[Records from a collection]

═══

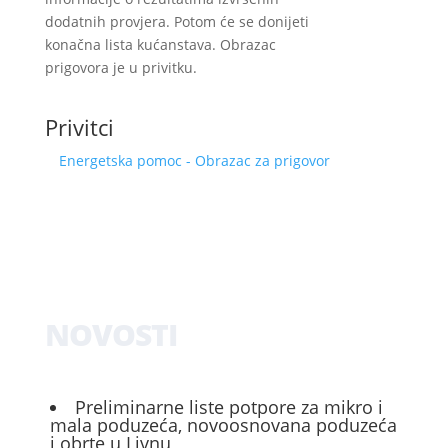
dodatnih provjera. Potom će se donijeti
konačna lista kućanstava. Obrazac
prigovora je u privitku.
Privitci
Energetska pomoc - Obrazac za prigovor
NOVOSTI
Preliminarne liste potpore za mikro i
mala poduzeća, novoosnovana poduzeća
i obrte u Livnu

═══

*WHAT IS NEEDED:*
Copy out the lines starting at the one containing "prigovora je u privitku." and ending with the last line of the entries. Include nothing else.

*FINAL ANSWER:*
prigovora je u privitku.
Privitci
Energetska pomoc - Obrazac za prigovor
NOVOSTI
Preliminarne liste potpore za mikro i
mala poduzeća, novoosnovana poduzeća
i obrte u Livnu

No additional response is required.